José Cláudio Alves , profesor de la Universidad Federal
Rural de Río de Janeiro (UFRRJ), analiza el odio
intrínseco que denuncian los residentes de las favelas de Alemão
y Penha en relación con la masacre ocurrida en Río de Janeiro en
octubre de este año: «Un odio proveniente de una organización de seguridad
pública que se formó para ser lo que es desde la dictadura militar. Pero ahora
es como si hubieran desatado todo el odio que han alimentado durante todo este
tiempo. Este odio se cultiva a diario, mediante operaciones menores. En la
práctica, los agentes de policía se entrenan diariamente en pequeños y
constantes incidentes de muerte, odio y segregación de las poblaciones pobres.
Esa es la función de estos perros de guerra. Están entrenados para esto».
José de Souza Martins, sociólogo, es categórico: “La
polarización política en el Brasil de Bolsonaro fue inducida por la
producción intencional de odio hacia quienes son diferentes, a través de las ‘noticias
falsas’, reconfiguradas como el polo opuesto. Nombres, identidades y perfiles
fueron demonizados con atributos alarmantes e injustificados de gran
importancia en las condenas morales de la cultura popular”.

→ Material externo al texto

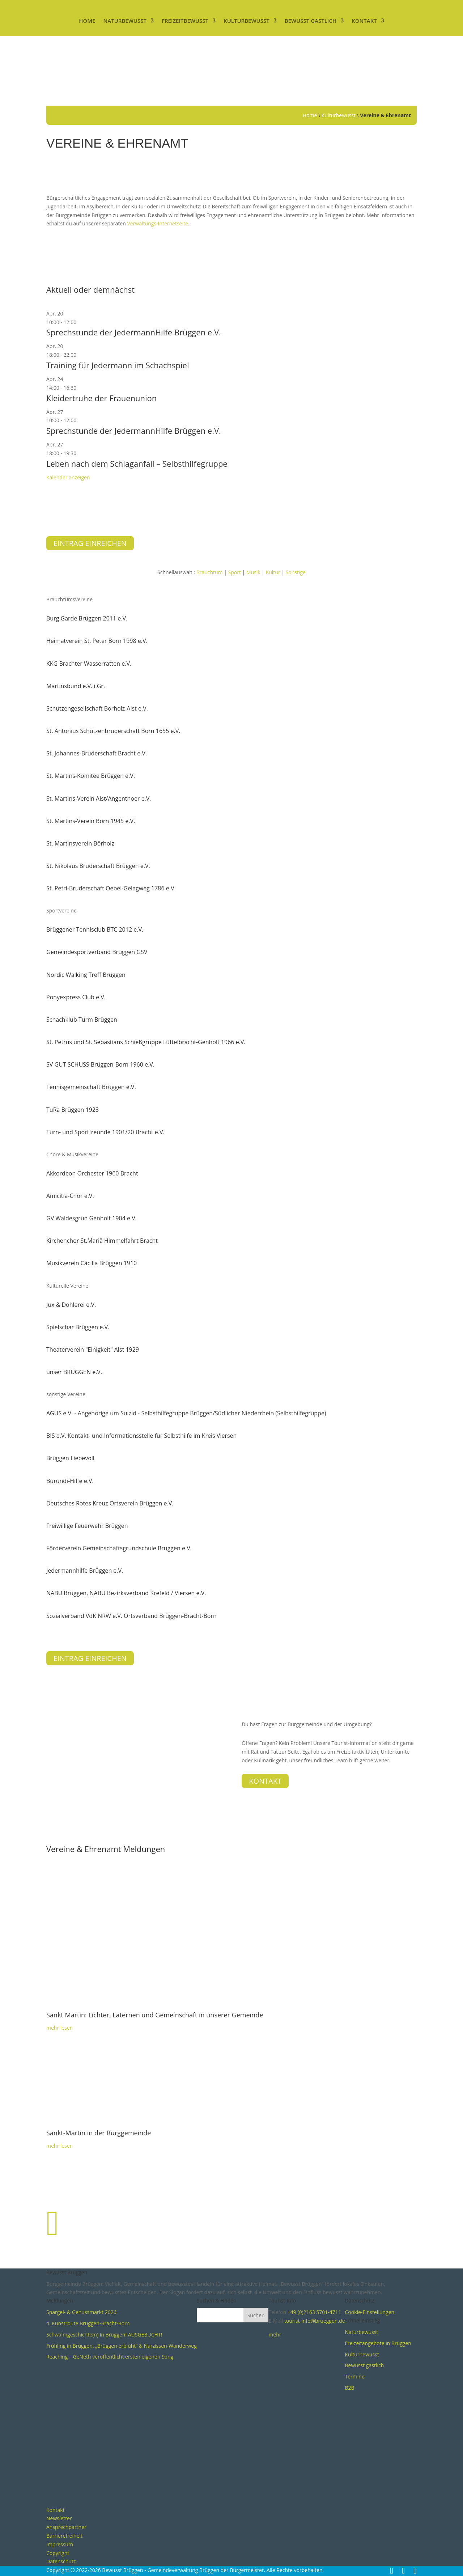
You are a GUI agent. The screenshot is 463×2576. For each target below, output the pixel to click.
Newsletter (59, 2518)
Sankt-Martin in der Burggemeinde (98, 2132)
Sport (234, 572)
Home (87, 20)
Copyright (57, 2553)
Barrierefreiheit (64, 2535)
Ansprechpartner (66, 2527)
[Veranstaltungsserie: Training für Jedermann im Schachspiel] (80, 354)
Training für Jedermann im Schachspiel (117, 365)
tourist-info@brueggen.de (314, 2320)
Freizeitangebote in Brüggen (378, 2343)
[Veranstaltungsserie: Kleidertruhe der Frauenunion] (80, 387)
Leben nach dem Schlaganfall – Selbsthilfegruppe (137, 463)
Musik (253, 572)
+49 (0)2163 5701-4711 (314, 2312)
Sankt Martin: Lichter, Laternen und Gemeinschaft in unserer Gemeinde (154, 2015)
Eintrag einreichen (90, 543)
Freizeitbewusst (185, 20)
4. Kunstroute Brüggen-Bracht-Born (88, 2323)
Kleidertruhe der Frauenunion (101, 398)
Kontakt (364, 20)
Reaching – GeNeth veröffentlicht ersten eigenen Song (109, 2356)
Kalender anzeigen (68, 477)
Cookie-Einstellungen (370, 2312)
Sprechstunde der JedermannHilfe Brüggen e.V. (133, 332)
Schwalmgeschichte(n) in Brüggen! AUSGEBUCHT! (104, 2334)
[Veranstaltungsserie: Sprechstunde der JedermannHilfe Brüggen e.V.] (80, 322)
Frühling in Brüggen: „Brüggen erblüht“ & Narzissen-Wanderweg (121, 2345)
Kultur (273, 572)
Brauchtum (209, 572)
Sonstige (296, 572)
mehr (274, 2334)
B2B (349, 2387)
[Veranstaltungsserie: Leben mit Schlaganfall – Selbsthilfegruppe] (80, 453)
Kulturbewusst (246, 20)
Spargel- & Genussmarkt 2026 (81, 2312)
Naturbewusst (124, 20)
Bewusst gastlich (310, 20)
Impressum (59, 2544)
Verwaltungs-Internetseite (157, 223)
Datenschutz (61, 2561)
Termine (355, 2376)
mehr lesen (59, 2145)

Argus Romero Abreu de Morais, profesor visitante de la
Facultad de Artes, Letras y Comunicación de la Universidad Federal de Mato
Grosso do Sul (FAALC/UFMS), sostiene que, si bien la desinformación funciona
como una máquina de odio, el resentimiento y su relación con el deseo de
venganza nos ayudan a comprender el escenario actual, "especialmente
cuando los discursos políticos buscan canalizar frustraciones sociales
complejas hacia ataques y odio contra grupos marginados".
Según el filósofo italiano Sandro Chignola, profesor de
la Universidad de Padua (UNIPD), teniendo en cuenta los diferentes
contextos, el fascismo actual utiliza el odio a la
izquierda como una mera "evocación retórica", porque si es
posible negociar, también lo son los acuerdos. "Debemos partir de la
premisa de que el fascismo no es un arquetipo, una constante transhistórica
cuyas características definitorias puedan analizarse de una vez por todas, sino
que el fascismo, en particular el del siglo XX, es un prototipo, un modelo o un
tipo de intervención en la crisis económica y el colapso de los mecanismos de
acumulación de capital, destinado a desarrollarse en nuevas direcciones y en
relación con diferentes propósitos", explica.
Tomado de IHU / Brasil. Imagen: Getty.